(THE PROBLEM): Leave out the pictures and repeat the entries below verbatim.

***

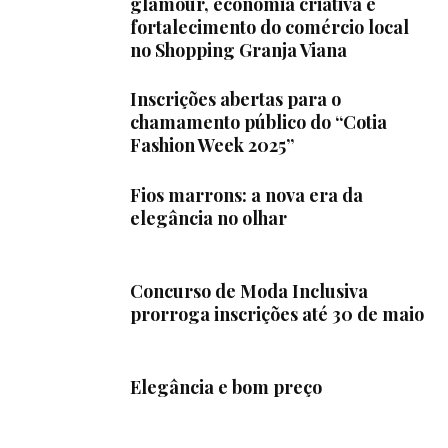
glamour, economia criativa e
fortalecimento do comércio local
no Shopping Granja Viana
Inscrições abertas para o
chamamento público do “Cotia
Fashion Week 2025”
Fios marrons: a nova era da
elegância no olhar
Concurso de Moda Inclusiva
prorroga inscrições até 30 de maio
Elegância e bom preço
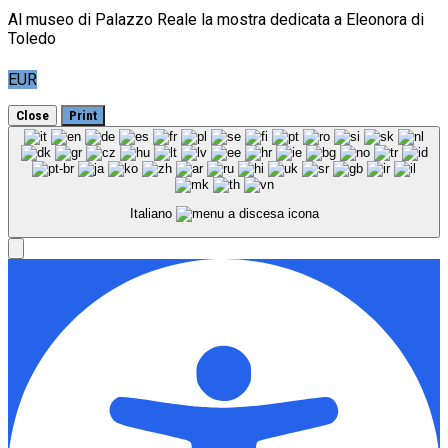
Al museo di Palazzo Reale la mostra dedicata a Eleonora di
Toledo
EUR
Close
Print
Italiano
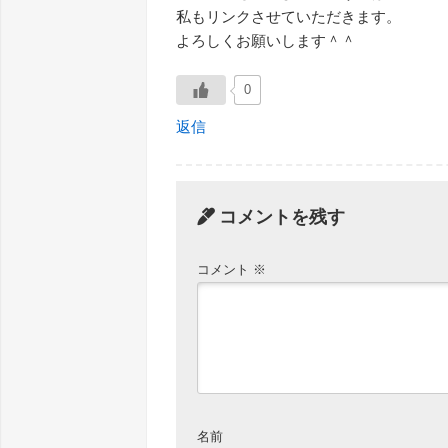
私もリンクさせていただきます。
よろしくお願いします＾＾
0
返信
コメントを残す
コメント
※
名前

***

(ANSWER TO THIS TASK):
glamour, economia criativa e
fortalecimento do comércio local
no Shopping Granja Viana
Inscrições abertas para o
chamamento público do “Cotia
Fashion Week 2025”
Fios marrons: a nova era da
elegância no olhar
Concurso de Moda Inclusiva
prorroga inscrições até 30 de maio
Elegância e bom preço
Al museo di Palazzo Reale la mostra dedicata a Eleonora di
Toledo
EUR
Close
Print
Italiano
私もリンクさせていただきます。
よろしくお願いします＾＾
0
返信
コメントを残す
コメント
※
名前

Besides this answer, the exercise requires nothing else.